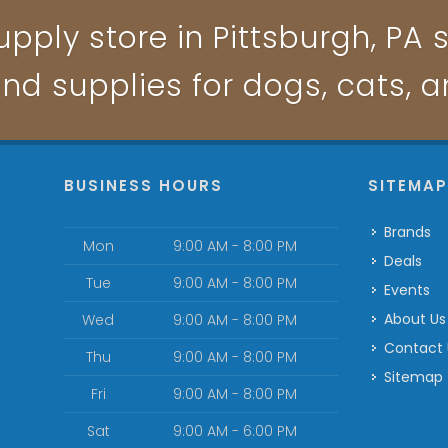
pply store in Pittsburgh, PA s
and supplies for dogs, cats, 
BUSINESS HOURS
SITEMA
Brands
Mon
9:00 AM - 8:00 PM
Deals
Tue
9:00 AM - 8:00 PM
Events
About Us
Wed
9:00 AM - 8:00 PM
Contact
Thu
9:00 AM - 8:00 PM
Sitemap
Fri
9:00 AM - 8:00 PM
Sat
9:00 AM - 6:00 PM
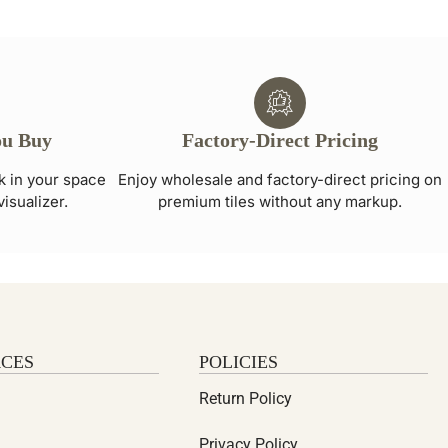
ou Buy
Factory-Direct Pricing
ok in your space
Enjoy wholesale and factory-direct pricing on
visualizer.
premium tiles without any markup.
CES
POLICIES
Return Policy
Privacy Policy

* * *

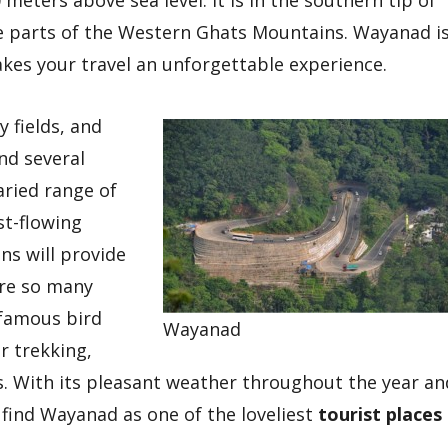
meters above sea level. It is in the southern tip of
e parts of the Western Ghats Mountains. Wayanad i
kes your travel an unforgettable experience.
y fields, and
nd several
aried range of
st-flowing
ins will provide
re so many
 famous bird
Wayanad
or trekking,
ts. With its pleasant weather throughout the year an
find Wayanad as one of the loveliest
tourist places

ACTIVITY
Your reply should consist solely of the lines above from the line containing "pply store in Pittsburgh, PA s" up to and including the line containing "ok in your space", reproduced exactly, minus the pictures.

EXPECTED ANSWER
pply store in Pittsburgh, PA s
and supplies for dogs, cats, 
BUSINESS HOURS
SITEMA
Brands
Mon
9:00 AM - 8:00 PM
Deals
Tue
9:00 AM - 8:00 PM
Events
About Us
Wed
9:00 AM - 8:00 PM
Contact
Thu
9:00 AM - 8:00 PM
Sitemap
Fri
9:00 AM - 8:00 PM
Sat
9:00 AM - 6:00 PM
ou Buy
Factory-Direct Pricing
ok in your space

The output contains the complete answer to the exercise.